Recently scholars have pointed to Tertullian’s commitment to the salvation of the flesh as indicative of his esteem for the material body, as notable in a culture context in which it was generally degraded as “shameful” (see, for instance, Perkins 2007). Yet such a perspective misses the ways in which Tertullian does not so much deny the “shameful” quality of the flesh, but instead he regularly trades on it, even embellishes it in articulating his view of salvation over opposing theories. Holding, as we have seen, a view in which the fleshly body is subject to the passions as well as an essential constituent of the self and site of God’s redemptive work, the flesh is necessarily also registered as in need of discipline. Tertullian’s vision of salvation highlights rather than undercuts the volatility of material flesh. “Removing fleshiness from the flesh” animates Tertullian’s arguments for sexual chastity, along with fasting and the avoidance of entertainment and luxuries (disciplines that he also recommends in his practical treatises; see Conybeare 2007, 433).

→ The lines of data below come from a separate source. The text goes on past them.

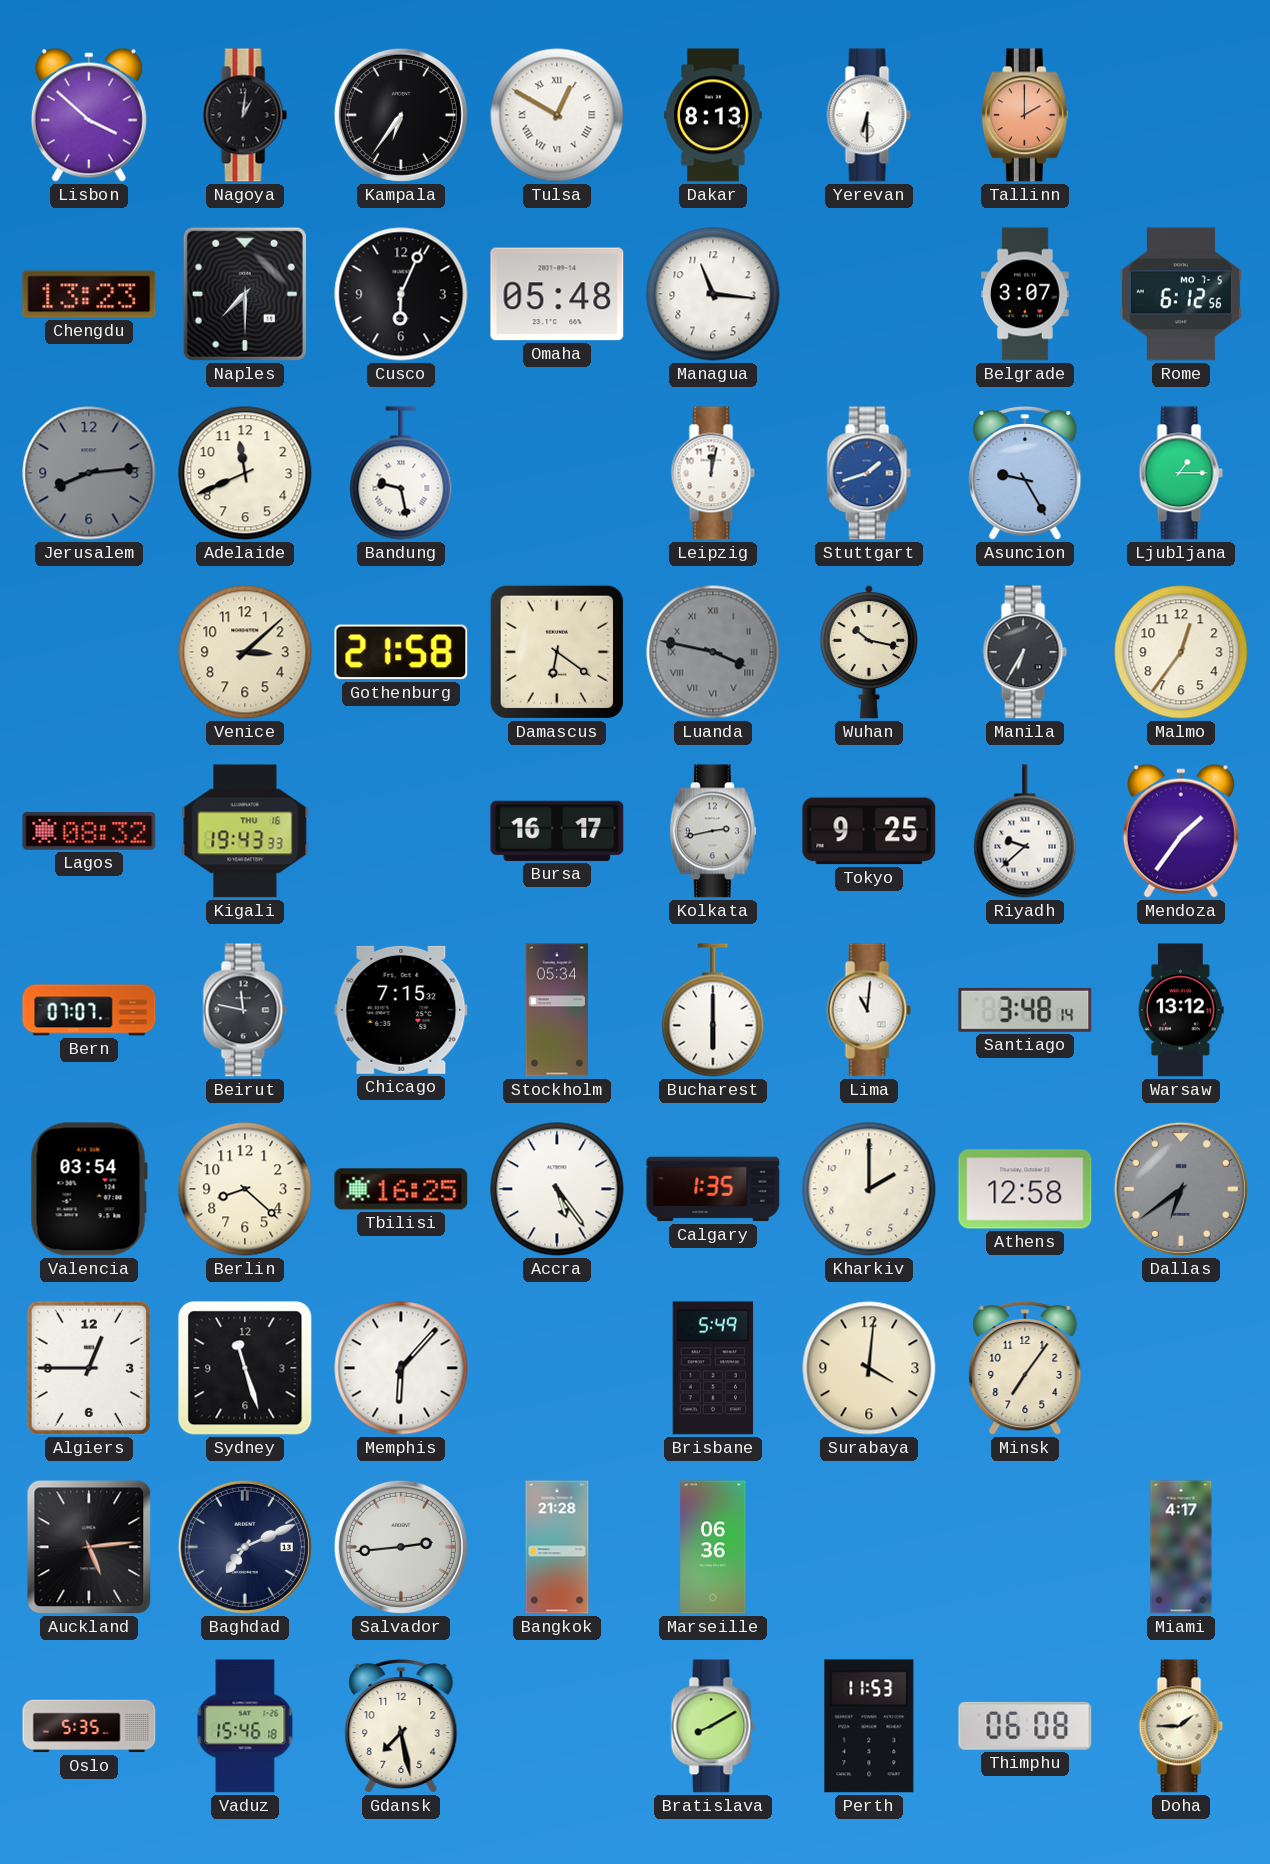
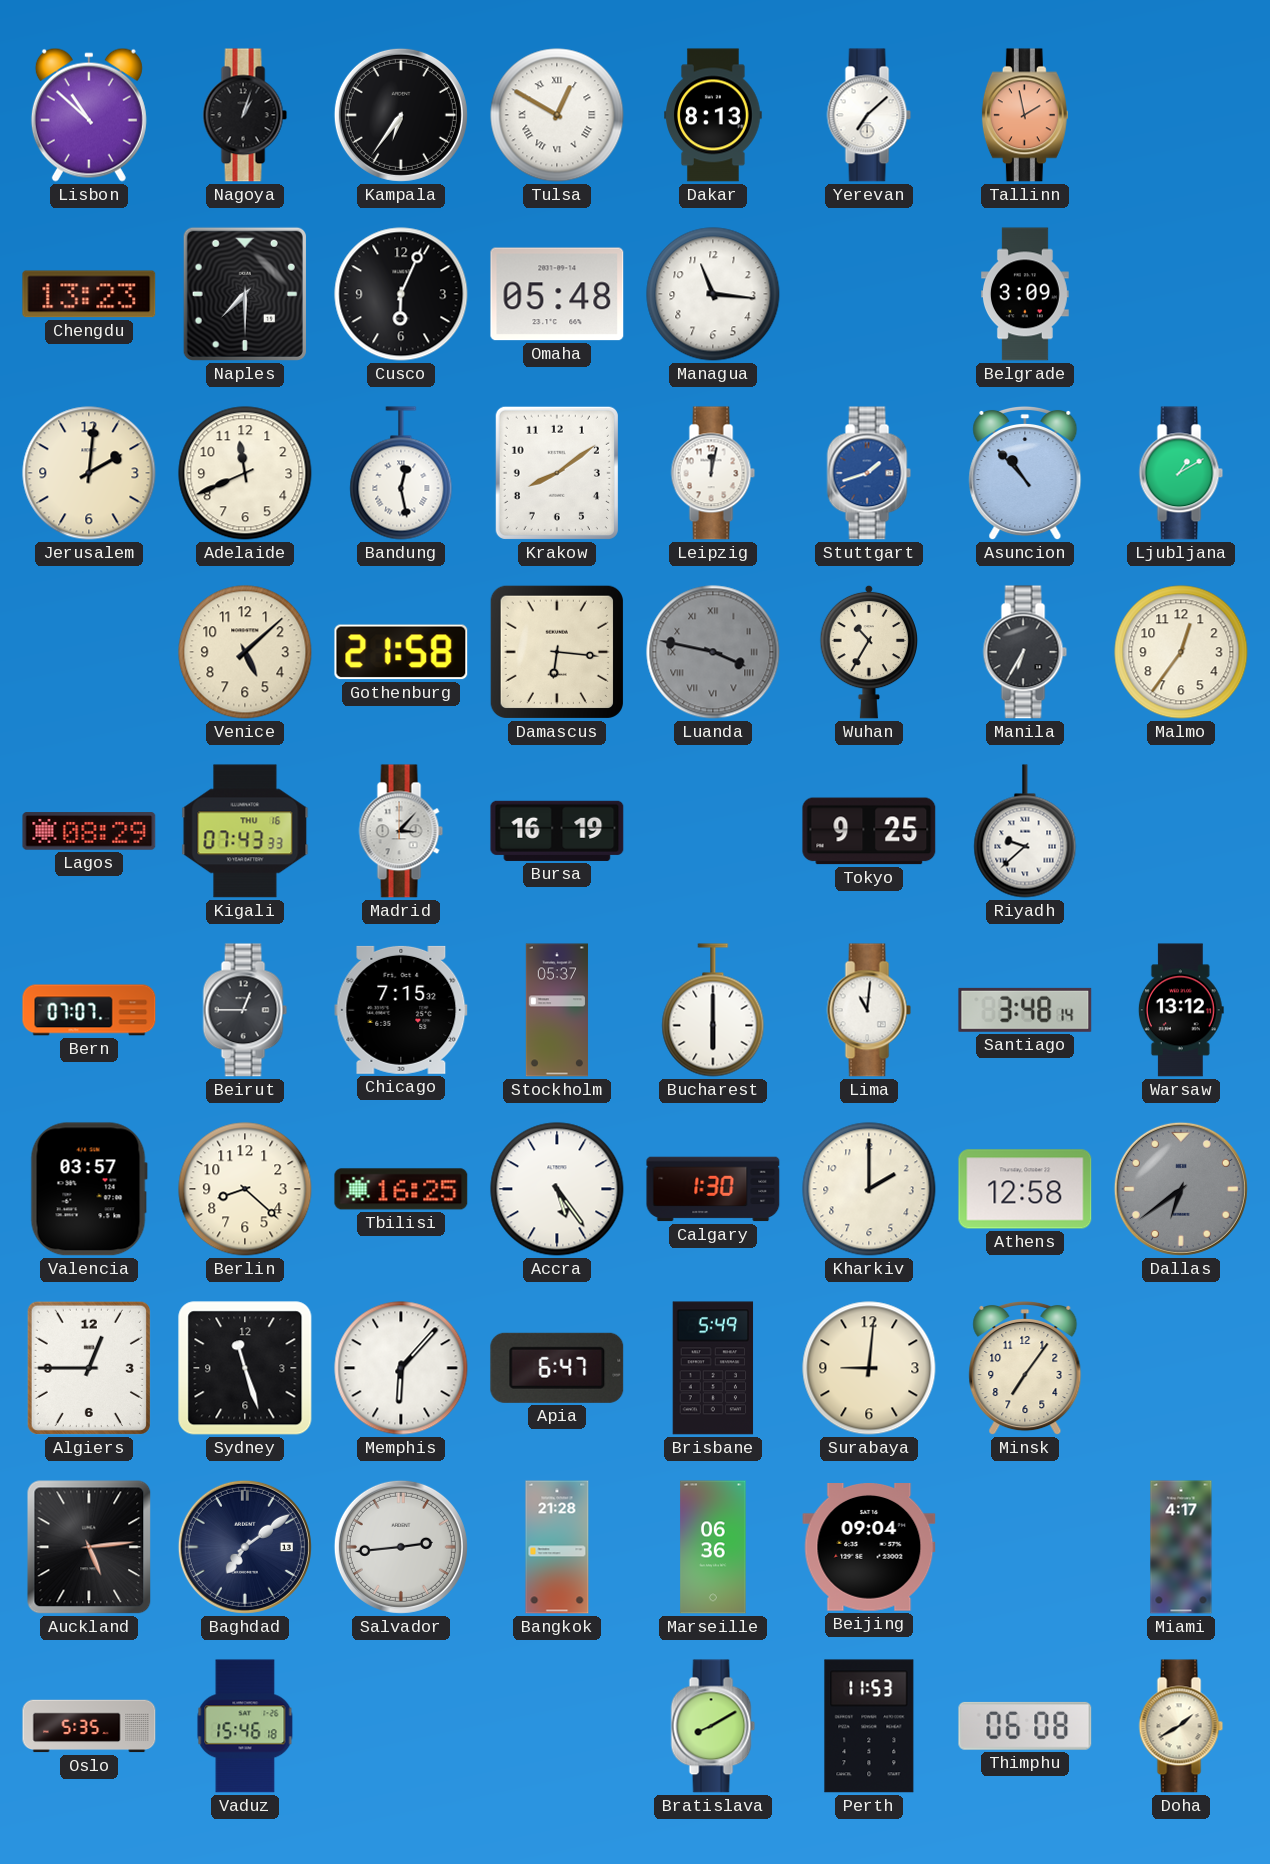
Lisbon: 3:52 -> 10:52
Nagoya: 1:01 -> 1:03
Yerevan: 6:30 -> 7:08
Tallinn: 2:00 -> 1:58
Belgrade: 3:07 -> 3:09
Rome: 6:12 -> none
Jerusalem: 8:14 -> 2:01
Jerusalem dial: grey -> cream
Bandung: 9:28 -> 12:28
Krakow: none -> 8:09
Asuncion: 9:25 -> 10:53
Ljubljana: 1:15 -> 1:10
Venice: 3:08 -> 5:08
Damascus: 6:21 -> 6:16
Wuhan: 10:17 -> 10:35
Lagos: 08:32 -> 08:29
Kigali: 19:43 -> 07:43
Madrid: none -> 3:07
Bursa: 16:17 -> 16:19
Kolkata: 2:43 -> none
Mendoza: 1:36 -> none
Beirut: 11:47 -> 12:45
Stockholm: 05:34 -> 05:37
Valencia: 03:54 -> 03:57
Calgary: 1:35 -> 1:30
Apia: none -> 6:47
Surabaya: 4:01 -> 9:01
Baghdad: 7:11 -> 7:09
Beijing: none -> 09:04
Gdansk: 7:28 -> none
Doha: 1:45 -> 1:40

In Tertullian’s writings the “flesh is at once despicable and beloved” (Glancy 2010, 120). Emphasizing rather than diminishing its shamefulness, Tertullian renders Christ’s act in bearing the flesh all the more magnificent, or all the more scandalous (Burrus 2008, 54). In doing so, Tertullian necessarily recites and repeats the connection between femininity and the flesh. Having gendered this component of the self as feminine throughout his writings, we find him also shifting its semiotic burden onto female bodies (see Dunning 2011, 147). [36] In his writings these bodies come more often to signify the need for God’s salvation, rather than the possibility of it. [37]        

Despite Tertullian’s pleas for chastity throughout his corpus, in fact, female flesh appears especially resistant to its pedagogic power. If men suffer from momentary “lapses” of the self in the moment of orgasm, for which chastity can provide a psychic and carnal barrier, a woman’s role in the procreative process marks her so profoundly that Tertullian asserts that Mary, Christ’s mother, emerged from the violence of birth no longer a virgin but a bride, deflowered by her own son, who opened her vulva when exiting (Carn. Chr. 23.4–5; see Glancy 2008, 285–87 and Dunn 2007, 482–83).

It is important to highlight at this point that Tertullian is constructing a category of “virginity” as one related to sexual status and bodily intactness, and in a social context in which the offices of virgin as well as that of widow were not uniform and often overlapped (Methuen 1997). Affiliation with these orders seems to have been flexible in practice, as were the duties and honors due women in them. Indeed, Tertullian himself complains about a virgin widow, that is a young unmarried girl, who has joined the order of widows (Virg. 9.2–3). Where our sources, such as the letters of Ignatius or church orders, highlight flexibility and overlap in these categories widow and virgin, Tertullian insists on firm boundaries: widows are the wives of one husband (echoing 1 Tim. 5:3–16), whereas virgins are women who have never been married (Virg. 7.32; see Methuen 1997, 292–93). The widow would diminish in status and even visibility in the writings of Tertullian’s successors, like Jerome and Ambrose, who figured the female virgin as the symbol of the church itself (for instance, Burrus 1991 and 1994). [38]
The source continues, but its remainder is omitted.